Wednesday 16 March 2011

Dubai Property “Investors” Could Lose Everything

Not only have several Dubai developers taken large deposits and folded or vanished with the money over the last few months but now the Sheikh himself cannot afford to support his property development vehicle, Dubai World and he has cut it loose without financial support. Dubai World has now defaulted on its $59 billion of bonds with no chance of Abu Dhabi or anyone else riding to the rescue.

It gets worse, anyone with deposits paid on schemes from “Government owned” developers like Nakheel have already been badly treated when schemes are cancelled – they have either been ignored and deposits retained or at best offered six months to move to a new scheme, and not at bargain prices like the rest of the country. Effectively their deposits are lost.
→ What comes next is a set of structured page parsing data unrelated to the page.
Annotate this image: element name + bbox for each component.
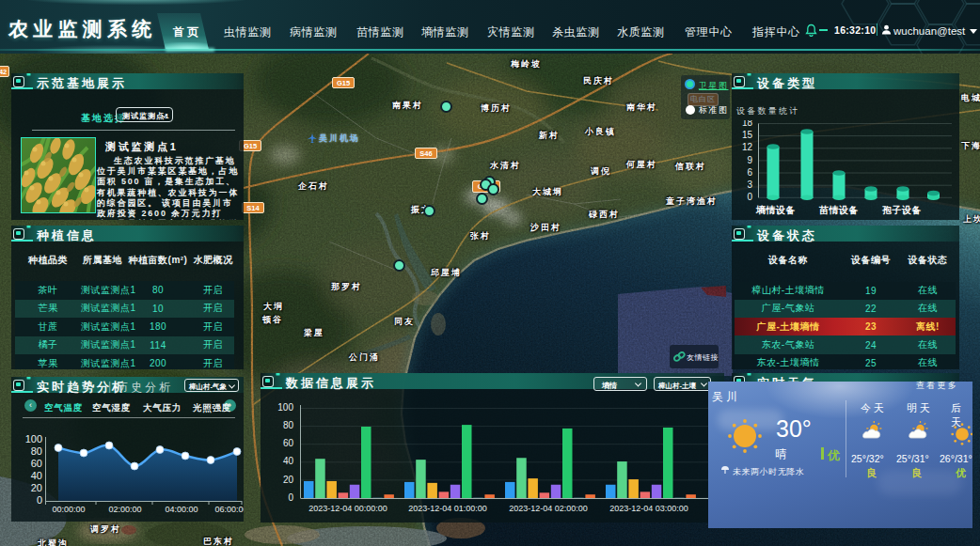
svg-text:9: 9 (747, 155, 752, 165)
svg-text:40: 40 (283, 456, 294, 466)
svg-text:60: 60 (31, 458, 42, 469)
svg-text:80: 80 (31, 445, 42, 457)
svg-text:02:00:00: 02:00:00 (108, 505, 141, 514)
svg-text:0: 0 (37, 494, 42, 506)
svg-text:18: 18 (742, 120, 753, 128)
svg-text:80: 80 (283, 420, 294, 430)
svg-text:2023-12-04 01:00:00: 2023-12-04 01:00:00 (408, 504, 487, 513)
svg-text:2023-12-04 00:00:00: 2023-12-04 00:00:00 (308, 504, 387, 513)
svg-text:04:00:00: 04:00:00 (165, 505, 198, 514)
svg-text:6: 6 (747, 167, 752, 178)
svg-text:2023-12-04 02:00:00: 2023-12-04 02:00:00 (509, 504, 588, 513)
svg-text:15: 15 (742, 130, 753, 140)
svg-text:60: 60 (283, 438, 294, 448)
svg-text:3: 3 (747, 179, 752, 190)
svg-text:12: 12 (742, 142, 753, 152)
svg-text:0: 0 (288, 492, 293, 503)
svg-text:100: 100 (277, 402, 293, 413)
svg-text:2023-12-04 03:00:00: 2023-12-04 03:00:00 (609, 504, 688, 513)
svg-text:40: 40 (31, 470, 42, 481)
svg-text:20: 20 (31, 482, 42, 493)
svg-text:00:00:00: 00:00:00 (52, 505, 85, 514)
svg-text:100: 100 (25, 433, 42, 445)
svg-text:06:00:00: 06:00:00 (214, 505, 244, 514)
svg-text:0: 0 (747, 192, 752, 202)
svg-text:20: 20 (283, 475, 294, 485)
It gets worse still, even where the scheme isn’t cancelled, the property may not be built for years, or ever. Finance won’t be available on the same terms as when people bought so it may make the property unaffordable from a deposit point of view and even worse the buyers are committed to prices that could now be 3 times the current “value” or worse.

It could get even worse than that – even foreign property owners who now own completed property should beware – the Sheikh has pulling the plug on supporting Dubai World may just be the beginning. Assetz has long distrusted the long time it took for the Sheikh to finally provide a form of freehold instead of leasehold and speculated it could have been because the Sheikh never really intended to offer freehold and really just wanted foreign capital to build the new Dubai and at some point foreign ownership could be revoked at the end of the leases and the value of the built real estate could be taken back.

That time may well be approaching decades sooner than we thought and foreign owned property could be taken back onto a leasehold basis (or worse) to prop up Dubai’s collapsing balance sheet….

The grand reversion to quality, the western world and well established legal regimes continues.